Tim Radford – Timber buildings can help to slow global heating

Tomorrow’s town planners could take a leaf from nature’s book with timber buildings. More than a leaf: the whole tree and all the cuttings as well.

Tim Radford is a founding editor of Climate News Network

Cross-posted from Climate News Network

European and US scientists have a root-and-branch answer to the challenge of tomorrow’s cities: switch to wood, construct timber buildings and reduce the risk of even more devastating global temperature rise.

Their reasoning is bold and simple: it takes energy to make steel and cement, which must be mined or quarried, a process that puts the remaining wilderness at risk.

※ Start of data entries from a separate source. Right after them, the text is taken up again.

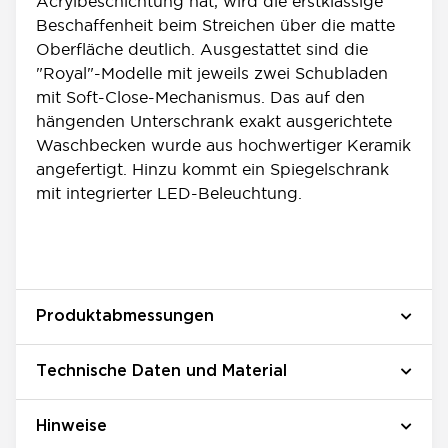
Acrylbeschichtung hat, wird die erstklassige
Beschaffenheit beim Streichen über die matte
Oberfläche deutlich. Ausgestattet sind die
"Royal"-Modelle mit jeweils zwei Schubladen
mit Soft-Close-Mechanismus. Das auf den
hängenden Unterschrank exakt ausgerichtete
Waschbecken wurde aus hochwertiger Keramik
angefertigt. Hinzu kommt ein Spiegelschrank
mit integrierter LED-Beleuchtung.
Produktabmessungen
Technische Daten und Material
Hinweise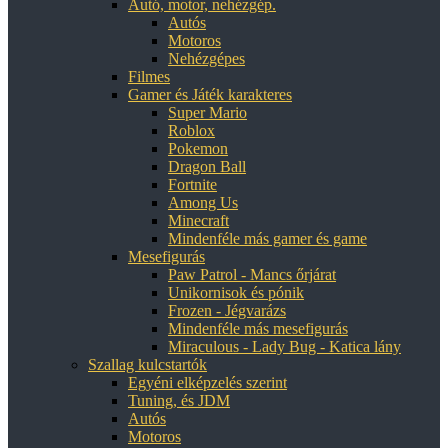
Autó, motor, nehézgép.
Autós
Motoros
Nehézgépes
Filmes
Gamer és Játék karakteres
Super Mario
Roblox
Pokemon
Dragon Ball
Fortnite
Among Us
Minecraft
Mindenféle más gamer és game
Mesefigurás
Paw Patrol - Mancs őrjárat
Unikornisok és pónik
Frozen - Jégvarázs
Mindenféle más mesefigurás
Miraculous - Lady Bug - Katica lány
Szallag kulcstartók
Egyéni elképzelés szerint
Tuning, és JDM
Autós
Motoros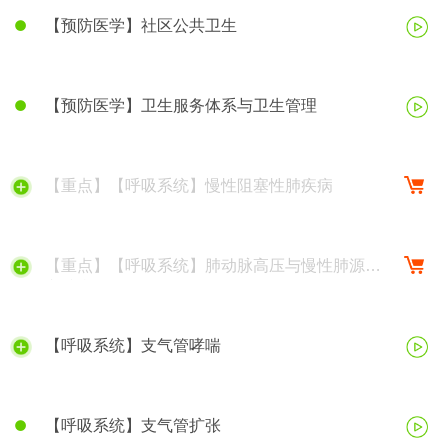
【预防医学】社区公共卫生
【预防医学】卫生服务体系与卫生管理
【重点】【呼吸系统】慢性阻塞性肺疾病
【重点】【呼吸系统】肺动脉高压与慢性肺源性
心脏病
【呼吸系统】支气管哮喘
【呼吸系统】支气管扩张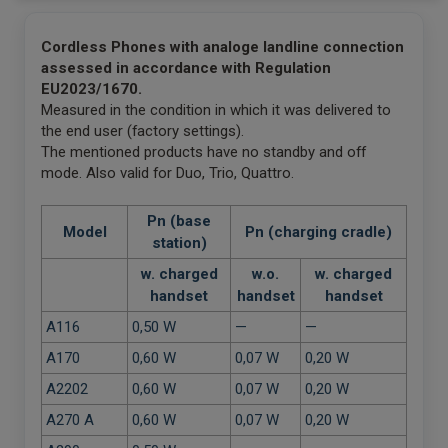
Cordless Phones with analoge landline connection
assessed in accordance with Regulation
EU2023/1670.
Measured in the condition in which it was delivered to
the end user (factory settings).
The mentioned products have no standby and off
mode. Also valid for Duo, Trio, Quattro.
Pn (base
Model
Pn (charging cradle)
station)
w. charged
w.o.
w. charged
handset
handset
handset
A116
0,50 W
—
—
A170
0,60 W
0,07 W
0,20 W
A2202
0,60 W
0,07 W
0,20 W
A270 A
0,60 W
0,07 W
0,20 W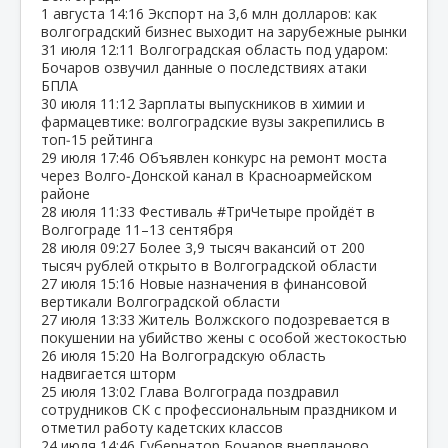
1 августа
14:16
Экспорт на 3,6 млн долларов: как
волгоградский бизнес выходит на зарубежные рынки
31 июля
12:11
Волгоградская область под ударом:
Бочаров озвучил данные о последствиях атаки
БПЛА
30 июля
11:12
Зарплаты выпускников в химии и
фармацевтике: волгоградские вузы закрепились в
топ‑15 рейтинга
29 июля
17:46
Объявлен конкурс на ремонт моста
через Волго‑Донской канал в Красноармейском
районе
28 июля
11:33
Фестиваль #ТриЧетыре пройдёт в
Волгограде 11–13 сентября
28 июля
09:27
Более 3,9 тысяч вакансий от 200
тысяч рублей открыто в Волгоградской области
27 июля
15:16
Новые назначения в финансовой
вертикали Волгоградской области
27 июля
13:33
Житель Волжского подозревается в
покушении на убийство жены с особой жестокостью
26 июля
15:20
На Волгоградскую область
надвигается шторм
25 июля
13:02
Глава Волгограда поздравил
сотрудников СК с профессиональным праздником и
отметил работу кадетских классов
24 июля
14:46
Губернатор Бочаров внепланово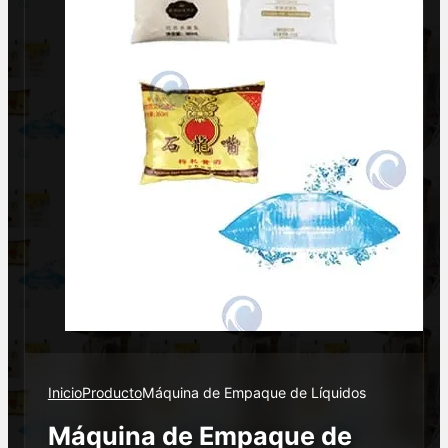
Inicio
Producto
Máquina de Empaque de Líquidos
Máquina de Empaque de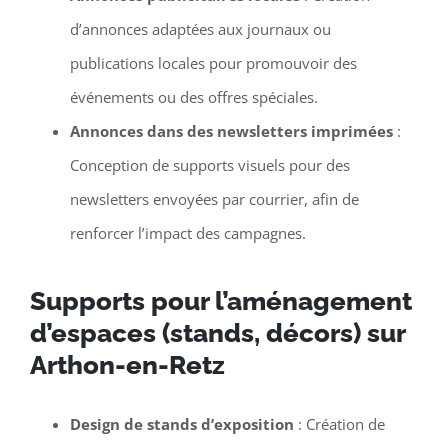
d’annonces adaptées aux journaux ou
publications locales pour promouvoir des
événements ou des offres spéciales.
Annonces dans des newsletters imprimées
:
Conception de supports visuels pour des
newsletters envoyées par courrier, afin de
renforcer l’impact des campagnes.
Supports pour l’aménagement
d’espaces (stands, décors) sur
Arthon-en-Retz
Design de stands d’exposition
: Création de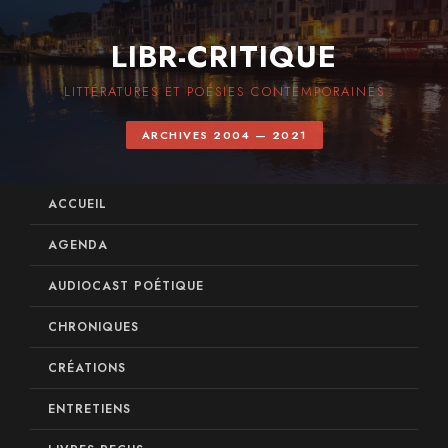
LIBR-CRITIQUE
LITTÉRATURES ET POÉSIES CONTEMPORAINES
ARCHIVES 2004 — 2021
ACCUEIL
AGENDA
AUDIOCAST POÉTIQUE
CHRONIQUES
CRÉATIONS
ENTRETIENS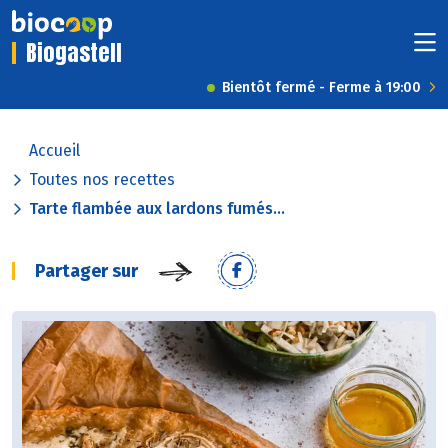
Biogastell
Bientôt fermé - Ferme à 19:00
Accueil
Toutes nos recettes
Tarte flambée aux lardons fumés...
Partager sur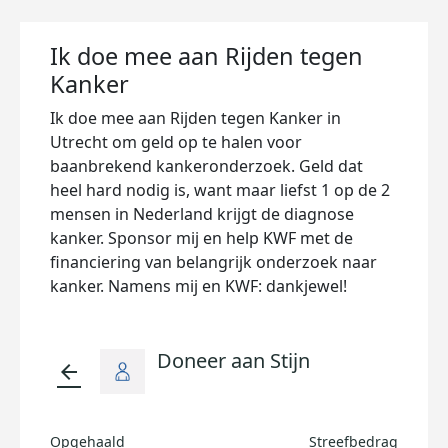
Ik doe mee aan Rijden tegen
Kanker
Ik doe mee aan Rijden tegen Kanker in
Utrecht om geld op te halen voor
baanbrekend kankeronderzoek. Geld dat
heel hard nodig is, want maar liefst 1 op de 2
mensen in Nederland krijgt de diagnose
kanker. Sponsor mij en help KWF met de
financiering van belangrijk onderzoek naar
kanker. Namens mij en KWF: dankjewel!
Doneer aan Stijn
arrow_back
Opgehaald
Streefbedrag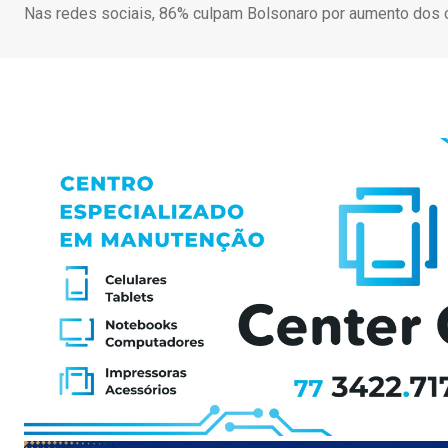
Nas redes sociais, 86% culpam Bolsonaro por aumento dos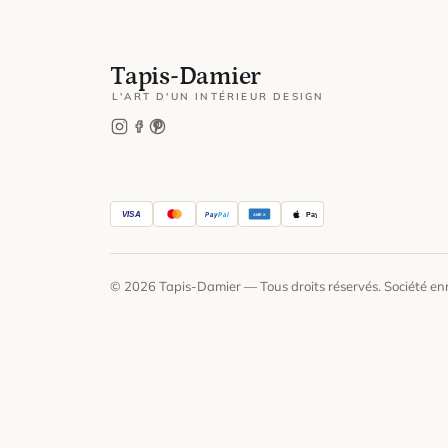
Tapis-Damier
L'ART D'UN INTÉRIEUR DESIGN
VISA
Pay
Pal
Pay
AMEX
© 2026 Tapis-Damier — Tous droits réservés. Société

Forests represent stored atmospheric carbon. If timber from the planet’s forests could be used to construct the houses and offices needed for the additional 2.3 billion urban dwellers expected by the year 2050, then that would mean that the great cities could become sinks or repositories of stored carbon.

And new trees could grow in the space left by the harvested timber to add to the world inventory of stored carbon. The new towns and cities could become a kind of bank vault in which to save up to 700 million tonnes of carbon a year that might otherwise have spilled into the atmosphere as the greenhouse gas carbon dioxide.

“Since the beginning of the industrial revolution we have been releasing into the atmosphere all of this carbon that had been stored in forests and in the ground,” said Galina Churkina, of the Potsdam Institute for Climate Impact Research, Germany.

“We wanted to show that there can be a vision for returning much of this carbon back into the land.”

Strong fire-resistance

Wood is a fuel. It burns well. Paradoxically tree trunks, and treated timber assembled from laminates, do not. Structural timbers may char in a fire, but this has been shown to make them more resistant to burning. Experiment and research has shown that buildings of engineered timber up to 18 stories in height can be resistant to fire.

In effect, atmospheric carbon, turned into high-strength wood fibre by photosynthesis, could be made as safe as reinforced concrete. But, according to a new study in the journal Nature Sustainability, in 2014 the making of cement spilled 1,320 million tonnes of carbon dioxide into the atmosphere and steel manufacture added another 1,740 million tonnes.

And between 2005 and 2015, mining in Brazil alone was responsible for 9% of the loss of all Amazon forest land during that decade: the act of prospecting for or extracting mineral commodities destroyed 12 times more than the areas stipulated in the mining leases.

The Potsdam scientists are not the first to suggest wood as an alternative to bricks and mortar, or bamboo as a replacement for cement, steel and glass. But their analysis may be the most detailed so far of a new way to confront the challenge of tomorrow’s climate-tested cities.

The researchers built a series of scenarios to test their hypothesis. New city structures must be built to accommodate an additional million or more humans every week for the next three decades. The proportion now expected to be fashioned from timber is half of 1%.

“Trees offer us a technology of unparalleled perfection. If we engineer the wood into modern building materials we humans can build ourselves a safe home on Earth”

A five-storey house made from laminated timber could store 180 kilos of carbon a square meter: that is three times the biomass above ground in natural forests. If construction from wood was stepped up to 10%, new construction could store 10 million tonnes of carbon a year; if the world switched to 90% this figure could rise to almost 700 million tonnes.

“Trees offer us a technology of unparalleled perfection,” said Hans Joachim Schellnhuber, a co-author of the study and a founder director of the Potsdam Institute.

“They take CO2 out of our atmosphere and smoothly transform it into oxygen for us to breathe and carbon in their trunks for us to use. There’s no safer way of storing carbon I can think of.

“Societies have made good use of wood for buildings for many centuries, yet now the challenge of climate stabilisation calls for a very serious upscaling. If we engineer the wood into modern building materials and smartly manage harvest and construction, we humans can build ourselves a safe home on Earth.”